Foreign journalists investigate freedom of the press in the U.S.
Published 5:00 pm Monday, April 17, 2006
“Goodnight and good luck!”
Naziya Bissenova doesn’t speak much English, but she does know Edward R. Murrow’s famous nightly farewell, and she offered it Monday at the end of a visit to Astoria.
Bissenova was among 16 journalists from countries in and around the former Soviet Union who came to Astoria as part of a three-week visit to the United States sponsored by the Murrow Program for Journalists and the U.S. State Department. The trip has taken the group to Washington, D.C., and communities around the country to provide the visitors a perspective on American media, government and society.
On Monday, The Daily Astorian hosted the journalists, who toured the newspaper’s office and attended the weekly news meeting, where they quizzed editors and reporters about everything from the paper’s circulation and advertisers to its Web site and who decides what goes on Page 1.
The visitors represented countries where press freedom varies widely, from the Baltic nations of Estonia, Latvia and Lithuania, which rank even ahead of the United States in a study by the group Reporters Without Borders, to nations where journalists have been murdered for their work.
Kazakhstan, a central Asian nation bordering Russia, is one of many former Soviet republics that have made a shaky transition from communism. Speaking through an interpreter, Bissenova, a correspondent for the weekly publication “Turkestan” who has worked in newspapers for 14 years, said journalists face some pressure from the government, but the situation is better than in many neighboring countries, where the governments have launched determined crack downs on independent media.
It is still a freedom with limits, however. Bissenova said reporters in Kazakhstan have been fired when their stories angered government officials. When asked if she has declined to pursue a story because of the possible repercussions, she responded, “As a journalist, I know which subjects I could touch and which I shouldn’t touch.”
On her trip, Bissenova has been struck by the freedom of speech Americans enjoy, especially the ability to criticize the president – a freedom she and the others saw vividly on display at a demonstration in front of the White House.
“That’s not something you would see in a central Asian country,” she said.
Most of the international visitors were in their 20s and 30s.
Wojciech Rogacin, 38, an editor for Newsweek Polska in Poland, said in his country, the newly free and independent media outlets were eager to bring in new voices following the collapse of communism in 1989, which is why most journalists are younger than 40. “They were looking for people with no links to communism,” he said.
Rogacin joined a small newspaper after college and within a few months was offered a job at a national paper. He eventually moved to the foreign desk, and in 2001 was hired by Newsweek Polska, the local version of the American news magazine, and became its Middle East reporter. He covered the war in Iraq, filing stories not only on the Polish troops stationed there but local Iraqis as well.
There’s no government censorship of the independent media in Poland, but the state operates a television and radio network through which it can try to sway public opinion, Rogacin said. The head of the network is appointed by government officials and can come under heavy pressure about what to broadcast, especially around election time, he said.

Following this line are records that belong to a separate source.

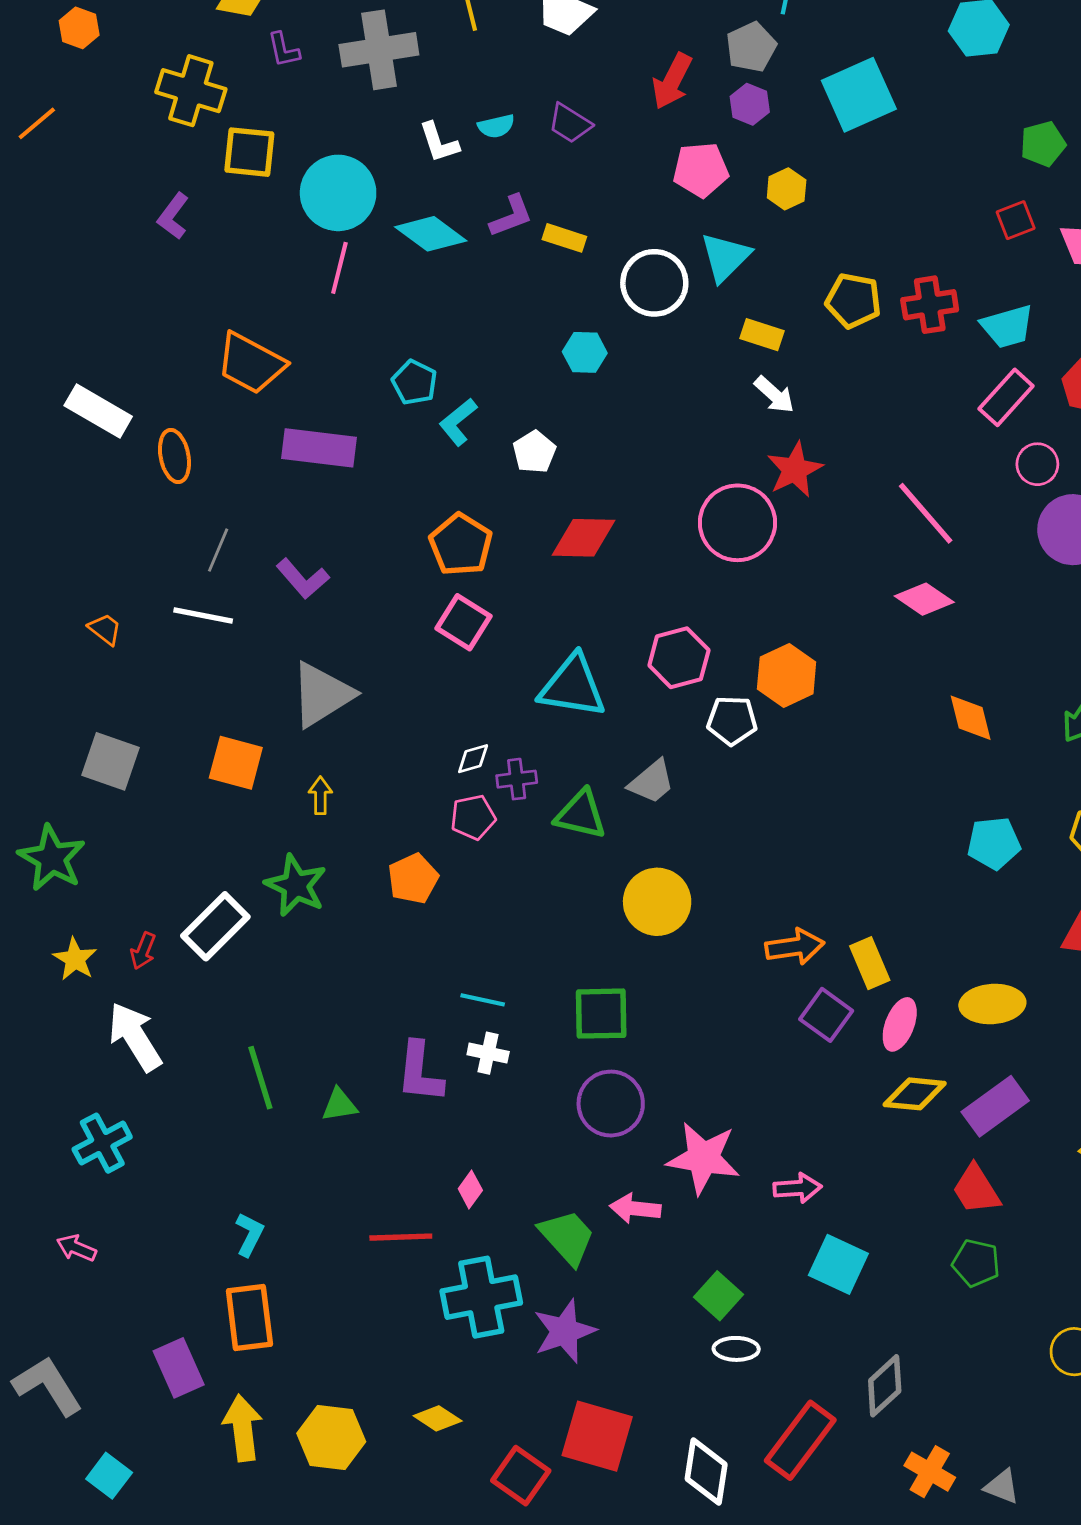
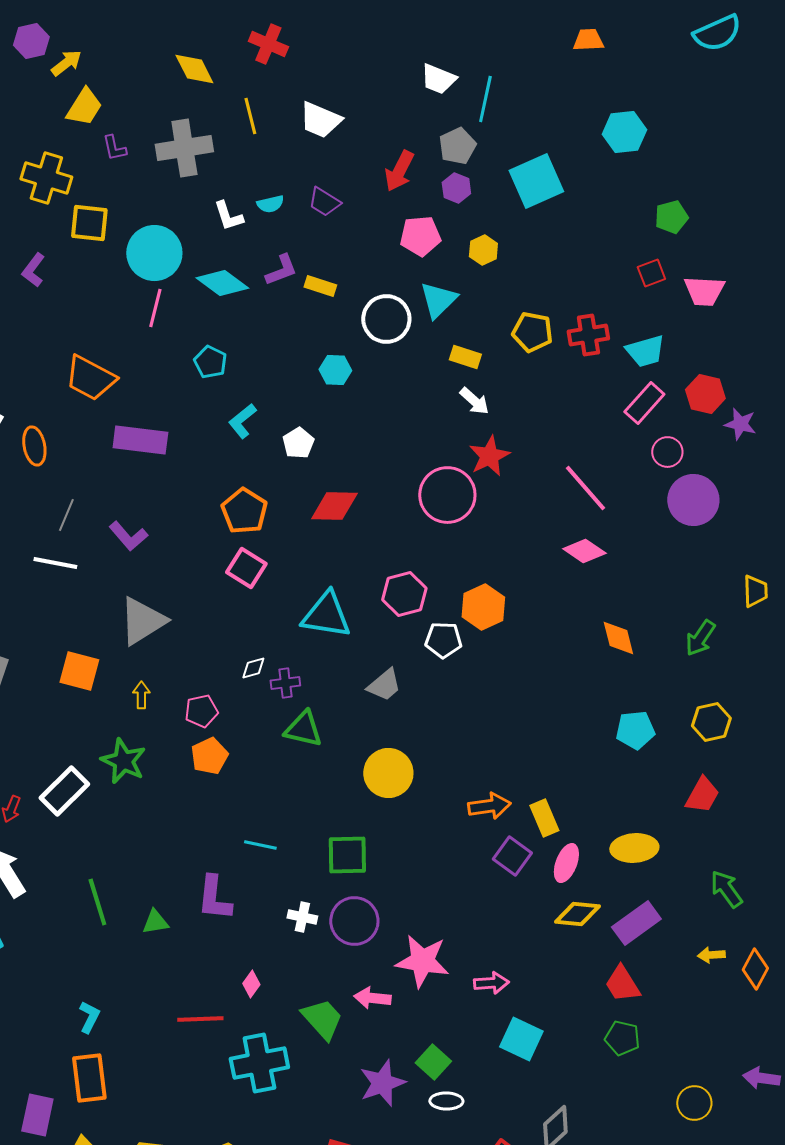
cyan pentagon: (414, 382) -> (210, 362), moved
green triangle: (581, 815) -> (303, 729), moved
pink pentagon: (473, 817) -> (201, 711), moved
white cross: (488, 1053) -> (302, 917), moved
purple star: (564, 1331) -> (382, 1083), moved
purple rectangle: (179, 1368) -> (37, 1115), turned 36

The private media declare their independence and objectivity, but “you can see where their sympathies lie,” Rogacin said. Still, journalists rank high in public opinion polls measuring trustworthiness, he said.
During his U.S. trip, Rogacin said he’s been impressed by the strength of local newspapers and their high readership in the community, as well as their professional operations.
Armine Amiryan is impressed how “very, very, very” free the American press is. The television reporter said she’s learned things she’ll bring back to her colleagues at Armenia TV, the country’s biggest independent broadcast company.
Armenia has a relatively free media, but reporters there don’t have access to the amount of information available to American journalists, she said. At a meeting with Wall Street Journal staff members, she was surprised to hear how reporters can simply sit down with a public official for an informal interview.
“We have all the high technologies,” she said. “We just need experience.”
Amiryan, who said watching the anchors and reporters on TV inspired her to enter broadcast journalism, covers international news for Armenia TV. She came to the United States ahead of the visiting group to cover a meeting between the Armenian foreign minister and Secretary of State Condoleezza Rice. But she also gets the occasional lighter assignment, like an interview with Michael Jackson’s brother, Jermaine.
“In the USA, I understand how important our profession is,” she said, adding she hopes one day to attend journalism school in the United States.